Speech Recognition Using FPGA Technology

My friends David and Kanwen, and I implemented a speech recognition system on an FPGA development board (Altera DE2 Board) for the Design Project course at McGill (ECSE 494). We did this in two step: first we wrote a prototype for the algorithm in MATLAB (I’ll maybe port it to Octave), and then we did the hardware description for the FPGA.

MATLAB Prototype

Inspired by the algorithm described in a site from the University of Toronto, we wrote two MATLAB scripts: train.m and recogniz.m.

train.m deals with the training phase, in which many versions of a sound (a spoken word for instance) are input and averaged in the frequency domain thus generating the sound’s “reference fingerprint”.

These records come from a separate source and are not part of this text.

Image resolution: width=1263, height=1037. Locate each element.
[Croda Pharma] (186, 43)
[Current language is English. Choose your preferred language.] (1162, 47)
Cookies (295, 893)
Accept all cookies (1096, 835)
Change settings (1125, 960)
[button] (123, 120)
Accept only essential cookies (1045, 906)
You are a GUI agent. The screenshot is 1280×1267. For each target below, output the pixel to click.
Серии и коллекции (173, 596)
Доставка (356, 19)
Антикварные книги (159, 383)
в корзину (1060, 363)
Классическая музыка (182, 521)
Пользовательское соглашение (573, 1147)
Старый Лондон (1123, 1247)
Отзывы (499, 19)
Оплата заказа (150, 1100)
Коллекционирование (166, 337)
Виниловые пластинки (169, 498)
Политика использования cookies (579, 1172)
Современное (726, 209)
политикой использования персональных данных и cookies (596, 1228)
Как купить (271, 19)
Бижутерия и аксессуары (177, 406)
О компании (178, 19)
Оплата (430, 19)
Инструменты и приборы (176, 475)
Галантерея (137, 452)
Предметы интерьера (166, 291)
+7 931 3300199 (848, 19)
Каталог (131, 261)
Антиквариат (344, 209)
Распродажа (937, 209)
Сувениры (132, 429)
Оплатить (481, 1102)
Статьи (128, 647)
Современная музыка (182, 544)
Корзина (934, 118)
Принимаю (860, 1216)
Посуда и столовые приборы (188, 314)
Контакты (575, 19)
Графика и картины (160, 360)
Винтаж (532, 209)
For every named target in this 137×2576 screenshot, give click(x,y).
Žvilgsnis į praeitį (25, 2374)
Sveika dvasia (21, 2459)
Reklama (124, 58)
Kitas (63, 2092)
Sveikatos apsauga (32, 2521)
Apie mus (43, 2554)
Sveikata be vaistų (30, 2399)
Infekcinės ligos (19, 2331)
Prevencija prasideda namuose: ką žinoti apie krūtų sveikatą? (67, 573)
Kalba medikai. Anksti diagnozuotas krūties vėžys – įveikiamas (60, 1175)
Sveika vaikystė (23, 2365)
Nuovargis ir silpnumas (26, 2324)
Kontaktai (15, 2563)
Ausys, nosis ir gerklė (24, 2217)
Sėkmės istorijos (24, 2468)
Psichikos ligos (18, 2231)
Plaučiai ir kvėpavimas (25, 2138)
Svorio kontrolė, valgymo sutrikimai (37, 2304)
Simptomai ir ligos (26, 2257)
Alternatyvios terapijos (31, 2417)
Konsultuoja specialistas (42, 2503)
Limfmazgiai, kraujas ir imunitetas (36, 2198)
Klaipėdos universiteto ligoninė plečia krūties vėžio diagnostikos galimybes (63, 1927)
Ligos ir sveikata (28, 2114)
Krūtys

recogniz.m deals with the recognition phase, where a sound is input, translated to the frequency domain (i.e. Its fingerprint is generated), and compared to the reference fingerprint by computing the euclidean distance between them (as if both fingerprints where vectors).

Both scripts need to detect the beginning of the sound (i.e tell when the spoken word begins). They do so by averaging two adjacent 1024-sound-samples groups (in the time domains) and computing the difference between the averages. So, if there is a sudden increase in the sound’s amplitude, the difference will be significant and the sound is assumed to start after that sudden increase. The sound’s length is fixed to 1,024 s (see the picture below for more details)

Note that the scripts use 16-bit WAV files as input @ 22050 Hz (this is the default windows sound recorder output, since I could not do it in Linux because the mic did not wanted to work). The sound input is downsampled and quantized in order to get it down to 8 bit /sample @ 5 kHz for processing.

Also you might encounter problems if the sound file is too short (it should last for more than 1,1 s), or if its volume level is too low (this happens because the detector threshold is fixed).

Hardware Implementation

Once we had played enough with the MATLAB prototype parameters, we mapped the algorithm into combinational logic and finite state machines (FSM) by breaking it down into independent modules.

For more details about the hardware implementation and the project in general you can read the full project report. You may also want to see the slides for a presentation we did (below).

Unfortunately, I cannot post the project files (i.e. VHDL code).

Here is a little video demo, enjoy:

Note that all the documentation for this project was done using the very excellent OpenOffice.org.